### [Exercise directions]
Beginning with the line below that contains "La colocation senior offre une" and ending with the line that contains "случая, Фёдоровский район", retype every line exactly. Pictures are not copied.

Extracted page text data:

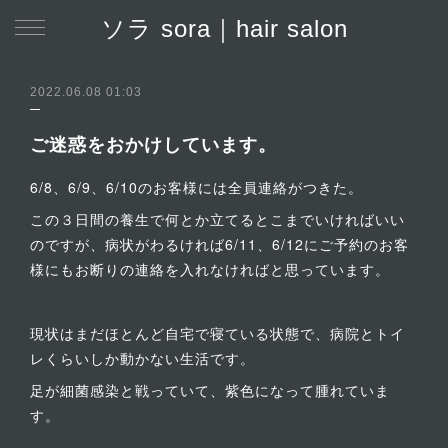
ソラ sora｜hair salon
2022.06.08 01:03
ご迷惑をおかけしています。
6/8、6/9、6/10のお客様には全員連絡がつきた。
この３日間の養生で何とか立てるとこまでいければいい
のですが、病状がわるければ6/11、6/12にご予約のお客
様にもお断りの連絡を入れなければと思っています。
現状はまだほとんど自宅で寝ている状態で、病院とトイ
レくらいしか動かない生活です。
足が細菌感染と戦っていて、紫色になって腫れていま
す。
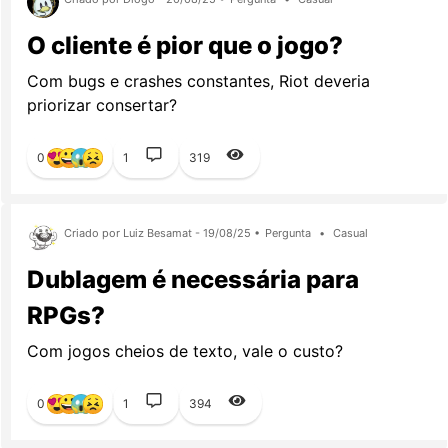
O cliente é pior que o jogo?
Com bugs e crashes constantes, Riot deveria
priorizar consertar?
0
1
319
Criado por Luiz Besamat - 19/08/25 •
Pergunta
•
Casual
Dublagem é necessária para
RPGs?
Com jogos cheios de texto, vale o custo?
0
1
394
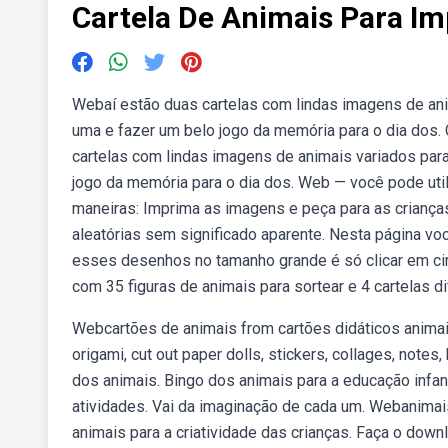
Cartela De Animais Para Im
Webaí estão duas cartelas com lindas imagens de ani
uma e fazer um belo jogo da memória para o dia dos. 
cartelas com lindas imagens de animais variados par
jogo da memória para o dia dos. Web — você pode util
maneiras: Imprima as imagens e peça para as criança
aleatórias sem significado aparente. Nesta página voc
esses desenhos no tamanho grande é só clicar em cim
com 35 figuras de animais para sortear e 4 cartelas d
Webcartões de animais from cartões didáticos animais
origami, cut out paper dolls, stickers, collages, note
dos animais. Bingo dos animais para a educação infan
atividades. Vai da imaginação de cada um. Webanimai
animais para a criatividade das crianças. Faça o down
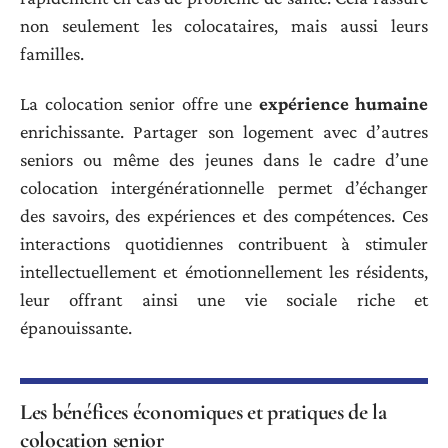
non seulement les colocataires, mais aussi leurs
familles.
La colocation senior offre une
expérience humaine
enrichissante. Partager son logement avec d’autres
seniors ou même des jeunes dans le cadre d’une
colocation intergénérationnelle permet d’échanger
des savoirs, des expériences et des compétences. Ces
interactions quotidiennes contribuent à stimuler
intellectuellement et émotionnellement les résidents,
leur offrant ainsi une vie sociale riche et
épanouissante.
Les bénéfices économiques et pratiques de la
colocation senior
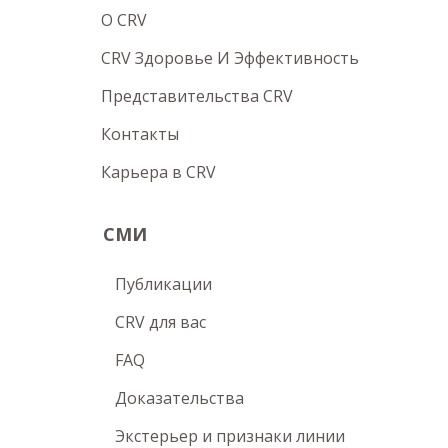
O CRV
CRV Здоровье И Эффективность
Представительства CRV
Контакты
Карьера в CRV
СМИ
Публикации
CRV для вас
FAQ
Доказательства
Экстерьер и признаки линии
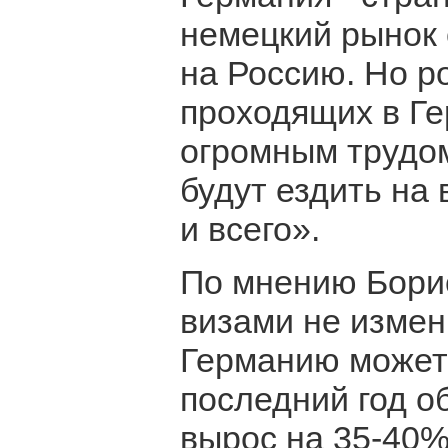
немецкий рынок 
на Россию. Но р
проходящих в Ге
огромным трудом
будут ездить на 
и всего».
По мнению Борис
визами не измени
Германию может 
последний год о
вырос на 35-40%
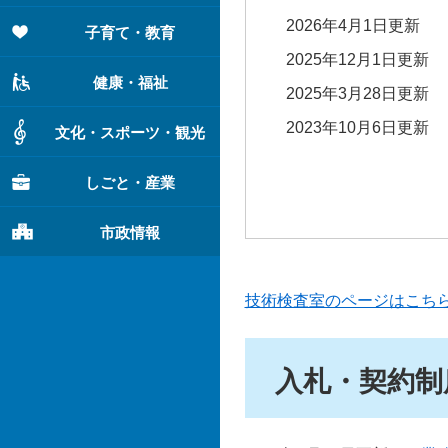
2026年4月1日更新
子育て・教育
2025年12月1日更新
健康・福祉
2025年3月28日更新
2023年10月6日更新
文化・スポーツ・観光
しごと・産業
市政情報
技術検査室のページはこち
入札・契約制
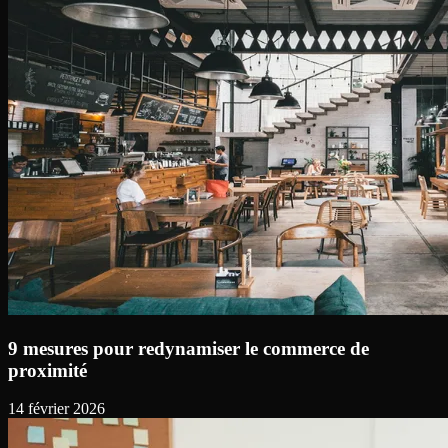
9 mesures pour redynamiser le commerce de
proximité
14 février 2026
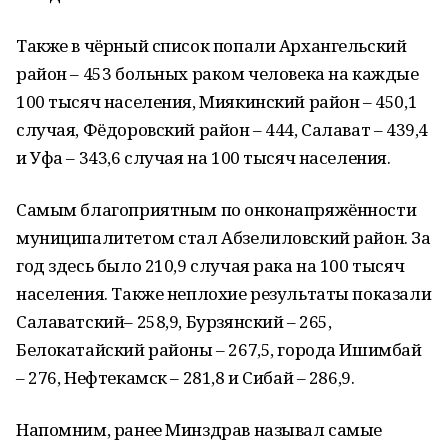
Также в чёрный список попали Архангельский
район – 453 больных раком человека на каждые
100 тысяч населения, Миякинский район – 450,1
случая, Фёдоровский район – 444, Салават – 439,4
и Уфа – 343,6 случая на 100 тысяч населения.
Самым благоприятным по онконапряжённости
муниципалитетом стал Абзелиловский район. За
год здесь было 210,9 случая рака на 100 тысяч
населения. Также неплохие результаты показали
Салаватский– 258,9, Бурзянский – 265,
Белокатайский районы – 267,5, города Ишимбай
– 276, Нефтекамск – 281,8 и Сибай – 286,9.
Напомним, ранее Минздрав называл самые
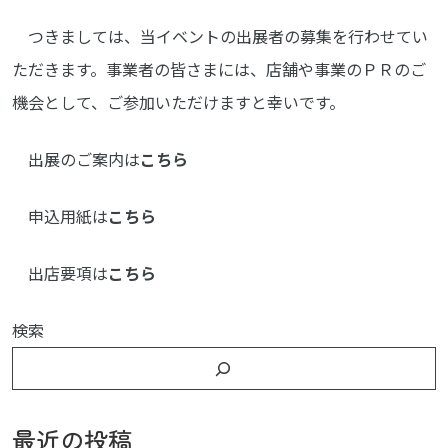
つきましては、当イベントの出展者の募集を行わせてい
ただきます。事業者の皆さまには、店舗や事業のＰＲのご
機会として、ご参加いただけますと幸いです。
出展のご案内は
こちら
申込用紙は
こちら
出店要項は
こちら
検索
最近の投稿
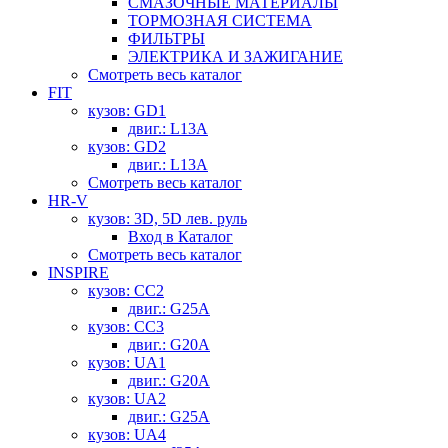
СМАЗОЧНЫЕ МАТЕРИАЛЫ
ТОРМОЗНАЯ СИСТЕМА
ФИЛЬТРЫ
ЭЛЕКТРИКА И ЗАЖИГАНИЕ
Смотреть весь каталог
FIT
кузов: GD1
двиг.: L13A
кузов: GD2
двиг.: L13A
Смотреть весь каталог
HR-V
кузов: 3D, 5D лев. руль
Вход в Каталог
Смотреть весь каталог
INSPIRE
кузов: CC2
двиг.: G25A
кузов: CC3
двиг.: G20A
кузов: UA1
двиг.: G20A
кузов: UA2
двиг.: G25A
кузов: UA4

### [Task answer]
La colocation senior offre une
expérience humaine
enrichissante. Partager son logement avec d’autres
seniors ou même des jeunes dans le cadre d’une
colocation intergénérationnelle permet d’échanger
des savoirs, des expériences et des compétences. Ces
interactions quotidiennes contribuent à stimuler
intellectuellement et émotionnellement les résidents,
leur offrant ainsi une vie sociale riche et
épanouissante.
Les bénéfices économiques et pratiques de la
colocation senior
O CRV
CRV Здоровье И Эффективность
Представительства CRV
Контакты
Карьера в CRV
СМИ
Публикации
CRV для вас
FAQ
Доказательства
Экстерьер и признаки линии
немецкий рынок 
на Россию. Но р
проходящих в Ге
огромным трудом
будут ездить на 
и всего».
По мнению Борис
визами не измени
Германию может 
последний год о
вырос на 35-40%
2026年4月1日更新
子育て・教育
2025年12月1日更新
健康・福祉
2025年3月28日更新
2023年10月6日更新
文化・スポーツ・観光
しごと・産業
市政情報
技術検査室のページはこち
入札・契約制
9 mesures pour redynamiser le commerce de
proximité
14 février 2026
Также в чёрный список попали Архангельский
район – 453 больных раком человека на каждые
100 тысяч населения, Миякинский район – 450,1
случая, Фёдоровский район – 444, Салават – 439,4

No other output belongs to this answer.